In November 2001 and again in January 2002, the dog warden received new complaints from neighbors
that Mrs. Cowan's dogs were running loose in the neighborhood. Upon investigation, the warden found the dogs in Cowan's yard
but not restrained in accordance with the statutory requirements. In response to the third complaint, the warden filed charges
against Mrs. Cowan in Trumbull County Municipal Court for violations of the statutory restraint, confinement and insurance
requirements applicable to owners of dangerous or vicious dogs.
After a trial during which Mrs. Cowan claimed innocence
on the basis that her dogs had not attacked Mrs. Maurer and therefore did not meet the statutory definition of “vicious
and dangerous,” a jury found her guilty of all charges and the court imposed penalties including fines and a jail sentence.
The court also ordered Mrs. Cowan to either post a bond or surrender the dogs to the dog warden. Bond was not posted and the
dogs were subsequently seized by the warden and later destroyed when an alternative home could not be found for them.
On
review of the municipal court's decision, a three-member panel of the 11th District Court of Appeals voted 2-1 to vacate Mrs.
Cowan's convictions on the ground that R.C. 955.22 was unconstitutional because it did not provide an opportunity for the
accused to be heard on the issue of whether her dogs were “dangerous and vicious” prior to the imposition of significant
expenses and restraints on her property.
Writing for the majority in today's decision, Justice Francis E. Sweeney
Sr. affirmed the 11th District's holding that R.C. 955.22 violates constitutional due process rights and is therefore unenforceable.

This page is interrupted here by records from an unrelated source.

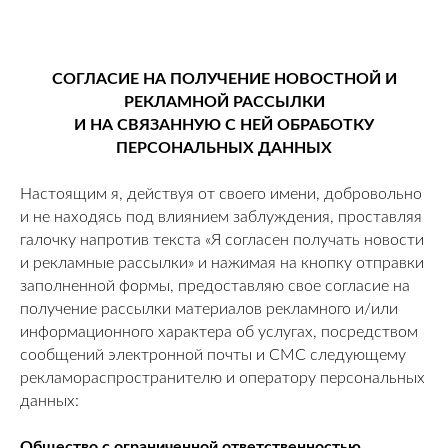
СОГЛАСИЕ НА ПОЛУЧЕНИЕ НОВОСТНОЙ И
РЕКЛАМНОЙ РАССЫЛКИ
И НА СВЯЗАННУЮ С НЕЙ ОБРАБОТКУ
ПЕРСОНАЛЬНЫХ ДАННЫХ
Настоящим я, действуя от своего имени, добровольно
и не находясь под влиянием заблуждения, проставляя
галочку напротив текста «Я согласен получать новости
и рекламные рассылки» и нажимая на кнопку отправки
заполненной формы, предоставляю свое согласие на
получение рассылки материалов рекламного и/или
информационного характера об услугах, посредством
сообщений электронной почты и СМС следующему
рекламораспространителю и оператору персональных
данных:
Общество с ограниченной ответственностью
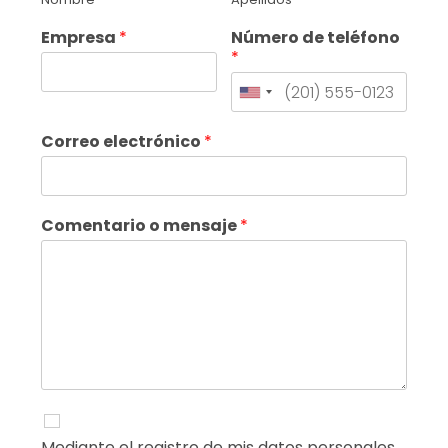
Empresa
*
Número de teléfono
*
Correo electrónico
*
Comentario o mensaje
*
Mediante el registro de mis datos personales,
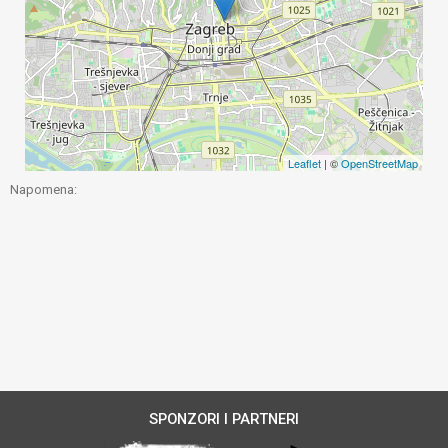
Leaflet
| ©
OpenStreetMap
Napomena:
SPONZORI I PARTNERI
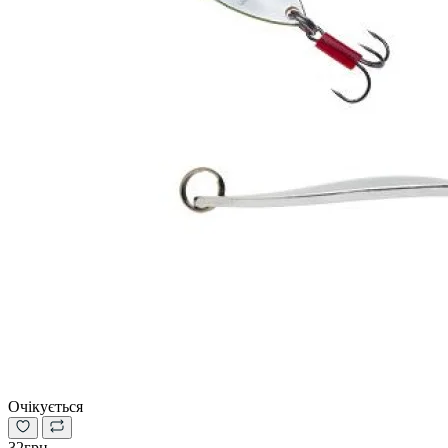
Очікується
32грн.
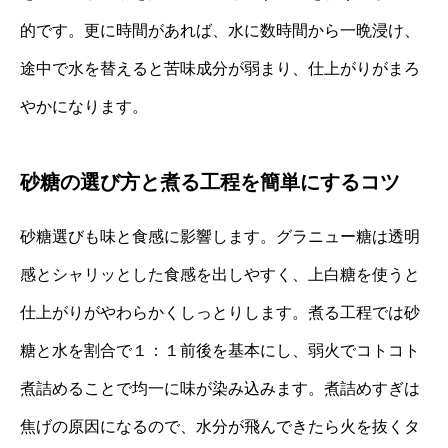
的です。更に時間があれば、水に数時間から一晩浸け、
途中で水を替えると苦味成分が弱まり、仕上がりがまろ
やかになります。
砂糖の選び方と煮る工程を簡単にするコツ
砂糖選びも味と食感に影響します。グラニュー糖は透明
感とシャリッとした食感を出しやすく、上白糖を使うと
仕上がりがやわらかくしっとりします。煮る工程では砂
糖と水を割合で１：１前後を基本にし、弱火でコトコト
煮詰めることで均一に味が染み込みます。煮詰めすぎは
焦げの原因になるので、水分が飛んできたら火を抜くタ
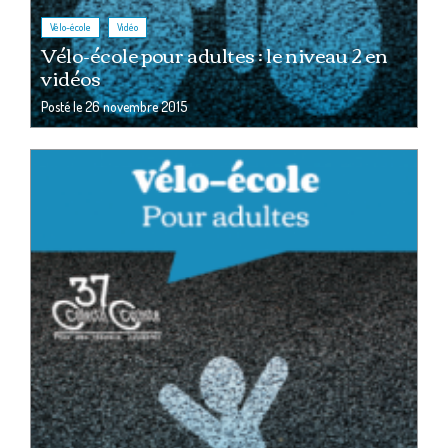
,
Vélo-école
Vidéo
Vélo-école pour adultes : le niveau 2 en
vidéos
Posté le
26 novembre 2015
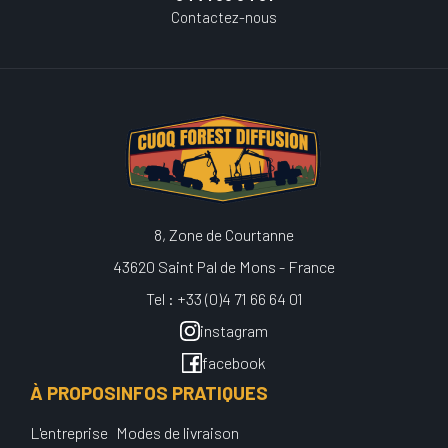
Contactez-nous
8, Zone de Courtanne
43620 Saint Pal de Mons - France
Tel : +33 (0)4 71 66 64 01
instagram
facebook
À PROPOS
INFOS PRATIQUES
L'entreprise
Modes de livraison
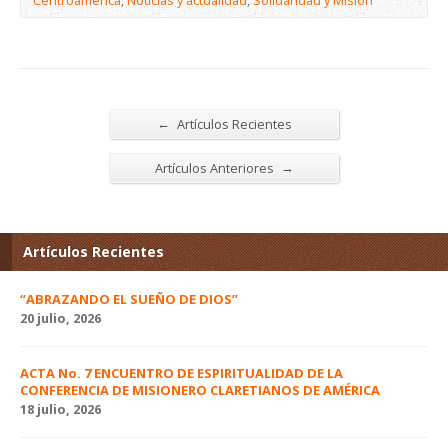
←
Artículos Recientes
→
Artículos Anteriores
Artículos Recientes
“ABRAZANDO EL SUEÑO DE DIOS”
20 julio, 2026
ACTA No. 7 ENCUENTRO DE ESPIRITUALIDAD DE LA
CONFERENCIA DE MISIONERO CLARETIANOS DE AMÉRICA
18 julio, 2026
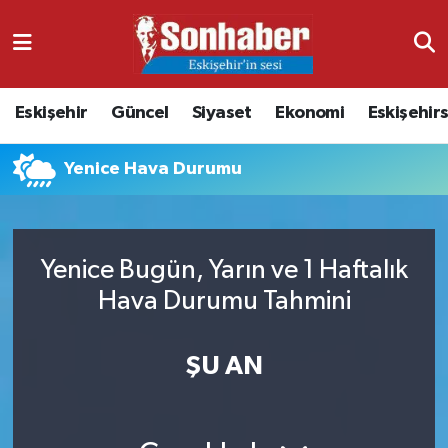
Dünya
Nöbetçi Eczaneler
Eskişehir
Güncel
Siyaset
Ekonomi
Eskişehir
Eğitim
Hava Durumu
Yenice Hava Durumu
Ekonomi
Namaz Vakitleri
Güncel
Trafik Durumu
Yenice Bugün, Yarın ve 1 Haftalık
Kültür & Sanat
Süper Lig Puan Durumu ve Fikstür
Hava Durumu Tahmini
Magazin
Tüm Manşetler
ŞU AN
Resmi İlanlar
Son Dakika Haberleri
Sağlık
Haber Arşivi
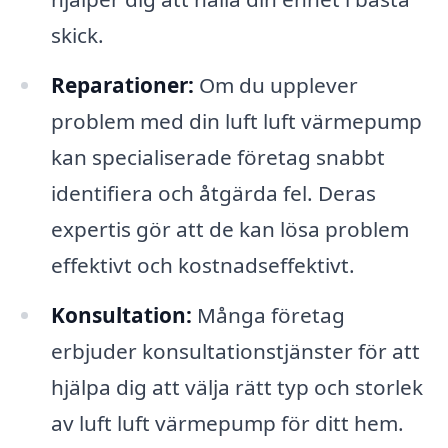
skick.
Reparationer:
Om du upplever
problem med din luft luft värmepump
kan specialiserade företag snabbt
identifiera och åtgärda fel. Deras
expertis gör att de kan lösa problem
effektivt och kostnadseffektivt.
Konsultation:
Många företag
erbjuder konsultationstjänster för att
hjälpa dig att välja rätt typ och storlek
av luft luft värmepump för ditt hem.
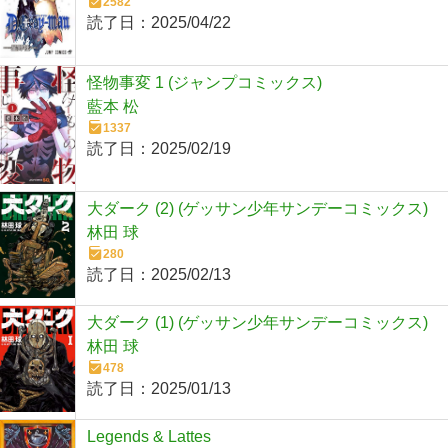
2582
読了日：
2025/04/22
怪物事変 1 (ジャンプコミックス)
藍本 松
1337
読了日：
2025/02/19
大ダーク (2) (ゲッサン少年サンデーコミックス)
林田 球
280
読了日：
2025/02/13
大ダーク (1) (ゲッサン少年サンデーコミックス)
林田 球
478
読了日：
2025/01/13
Legends & Lattes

Justice Sweeney cited federal and state supreme court decisions which have held that “at its core, procedural
due process under both the Ohio and United States Constitutions requires, at a minimum, an
opportunity to be heard when the state seeks to infringe a protected liberty or property right. … Further, the opportunity
to be heard must occur at a meaningful time and in a meaningful manner.” In this case, he observed, the dog warden made
her decision that Mrs. Cowan's dogs were “dangerous or vicious” based on the unsupported word of the complaining
parties, and the law provided Mrs. Cowan with no opportunity to present contrary evidence before substantial regulatory burdens
were placed on her property. Justice Sweeney rejected arguments advanced by the state that Mrs. Cowan's due process rights
were met because she had the opportunity to challenge her dogs' classification at her trial, and agreed with Mrs. Cowans'
argument that delaying this challenge until she faced criminal charges “does not offer her a meaningful opportunity
to be heard before her property rights have been infringed by state action.”
“Once the dog warden made
the unilateral decision to classify appellee's dogs as vicious, R.C. 955.22 was put into effect and restrictions were placed
upon appellee and her dogs,” wrote Justice Sweeney. … “We find it inherently unfair that a dog owner must
defy the statutory regulations and become a criminal defendant, thereby risking going to jail and losing her property, in
order to challenge a dog warden's unilateral decision to classify her property.”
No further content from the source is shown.